Kurz und bündig sind die Songs der Zauberer zwischen Rock und Reggae. In den Intros wird elegisch breit vorgelegt, um dann fix zur Sache zu kommen. Codas inszenieren die Anzugträger ebenso, wie sie sie meiden. Überraschend offene Schlüsse gehören zum Konzept. Überhaupt ist Reggae ja vielleicht eine unendliche Melodie, ein Lebensgefühl, das singende Höhepunkte hat, aber auch im Schweigen noch nachklingt. Stichwort: Verschleppung der Offbeats treffsicher auf die Eins. The Magic Touch erweisen sich als Magier des Beats, der gleichzeitig extrem ungerade und auf den Schlag genau rockend ist. Das macht ihren Reggae-Rock schwer tanzbar, regt aber doch an zu Bewegungsdrang.

Vielleicht ist dies das Geheimnis einer Musik, die zum Rock’n’Roll ebenso viele Brücken schlägt wie zum manchmal träge, dann wieder hochgeschwind zelebrierten Reggae. Es braucht nur ein paar solcher Songs, bis man sich fragt, ob die Beat-Musik genau so geklungen hätte, wenn sich Beatles und Stones mehr in Richtung Karibik als Indien orientiert hätten.

— snap! —

Auf dem Weg vorbei an dem Haus mit dem einzelnen erleuchteten Fenster gestern in dem “Blues”-Triptychon. Sieht jetzt grauer aus, weniger blau, was sich fotografisch nicht reproduziert.

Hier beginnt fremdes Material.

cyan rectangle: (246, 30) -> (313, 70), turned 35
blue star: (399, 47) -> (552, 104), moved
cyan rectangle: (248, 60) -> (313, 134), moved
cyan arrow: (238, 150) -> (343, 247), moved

Dann in der Schaubude am Tresen ROT gedämmert

bei einem zu bitter schmeckenden Gin-Tonic (Überlegung, ob auch der Geschmackssinn einen Dämmerungszustand kennt) und in Erwartung der Band. Der Zustand wartender Untätigkeit hat auch etwas von Dämmerung. Das beste Bandfoto ist das,

wo die Band noch nicht da ist. Gedanke an die stark empfundene Anwesenheit bei Abwesenheit. (Auch wegen Entzugserscheinungen von Lilly, Sehnsucht wäre dafür ein zu einfaches, ungenaues Wort. Versuche, diesen Zustand, der auch etwas mit Dämmerung zu tun hat, genauer zu beschreiben – hier mit der Dialektik der Dämmerung).